### Exercise brief
The first line of the entries below, the line containing "The image size is (874, 2576).", and every line between them should be repeated exactly, and nothing else.

START Data for this task

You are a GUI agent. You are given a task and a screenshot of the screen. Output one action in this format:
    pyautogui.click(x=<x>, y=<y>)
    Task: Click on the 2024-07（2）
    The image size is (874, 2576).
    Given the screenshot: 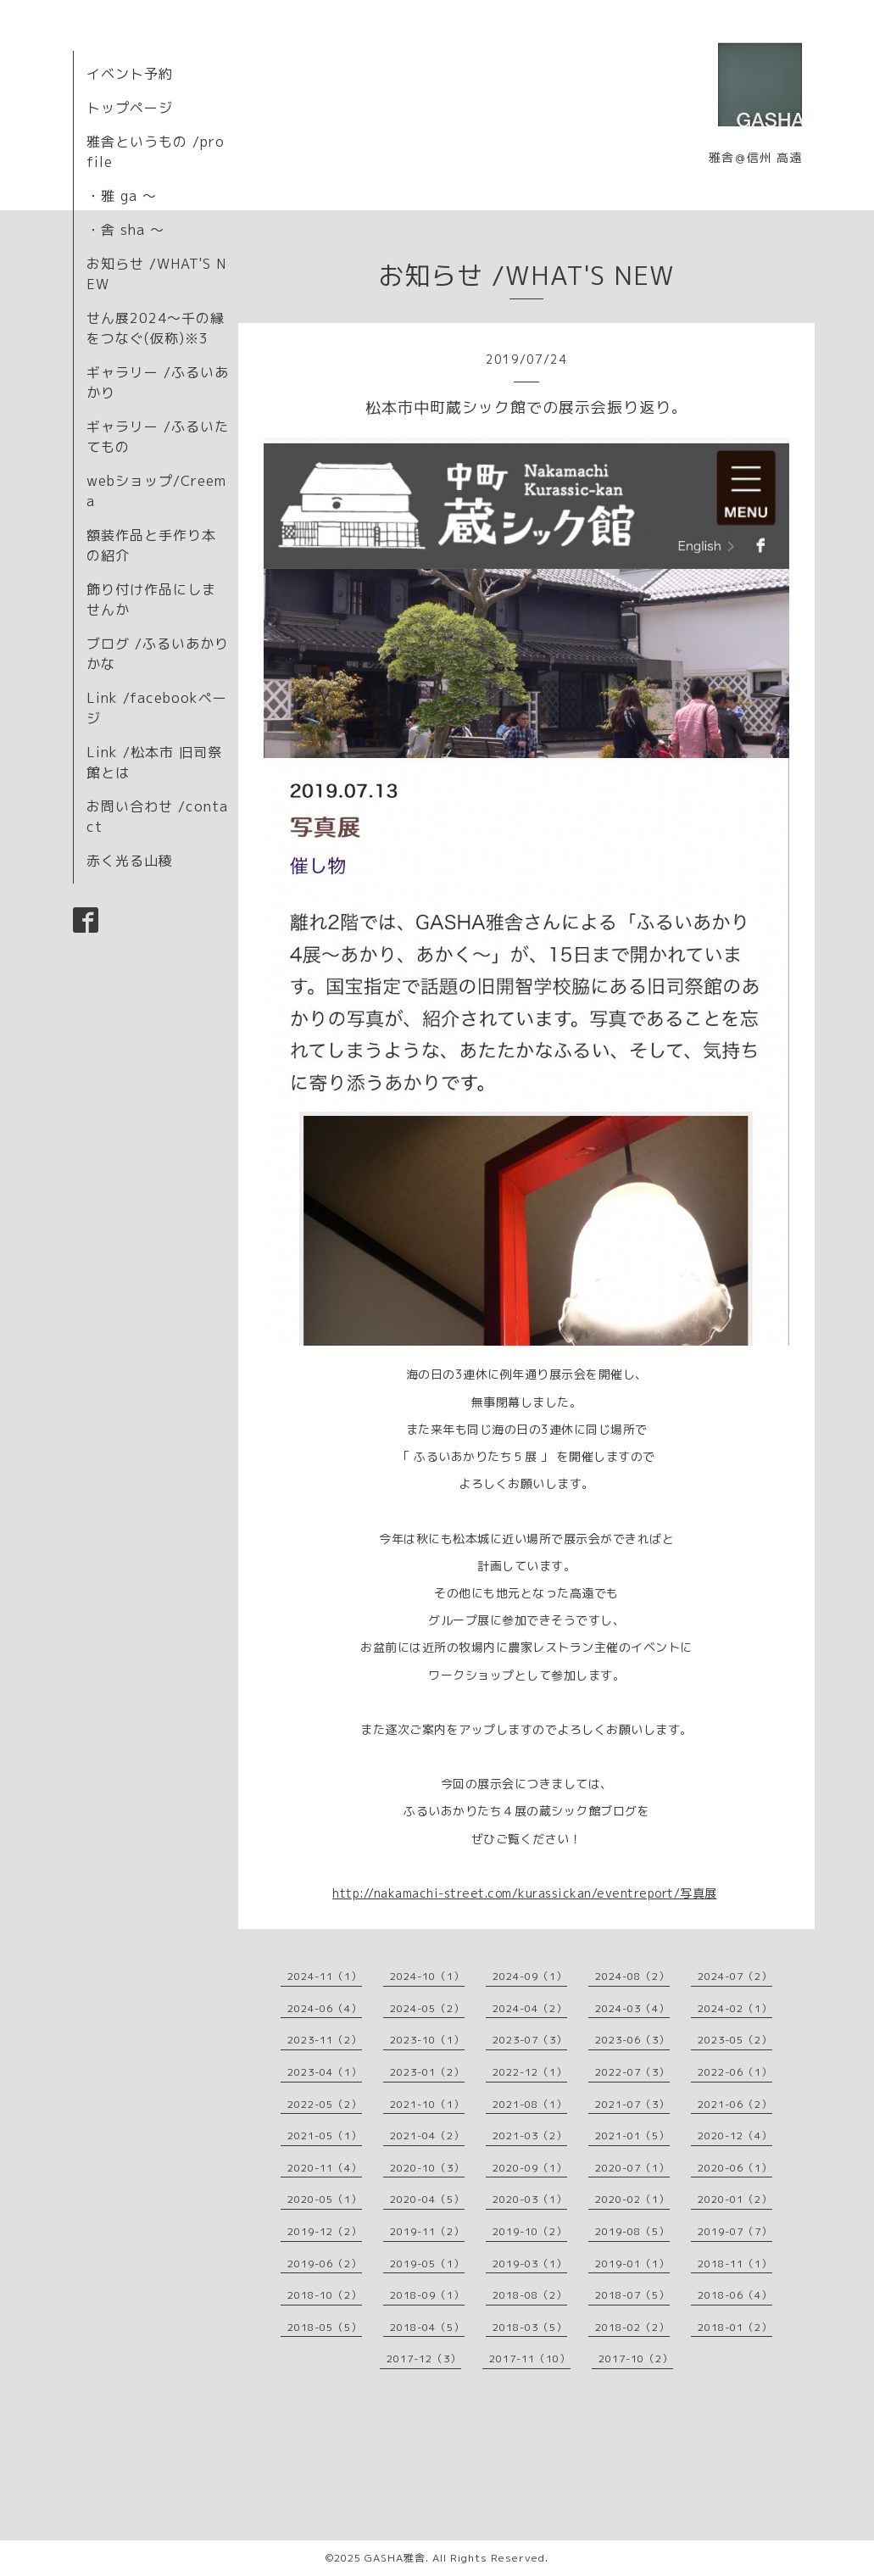 What is the action you would take?
    pyautogui.click(x=735, y=1976)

END Data for this task

### Exercise solution
You are a GUI agent. You are given a task and a screenshot of the screen. Output one action in this format:
    pyautogui.click(x=<x>, y=<y>)
    Task: Click on the 2024-07（2）
    The image size is (874, 2576).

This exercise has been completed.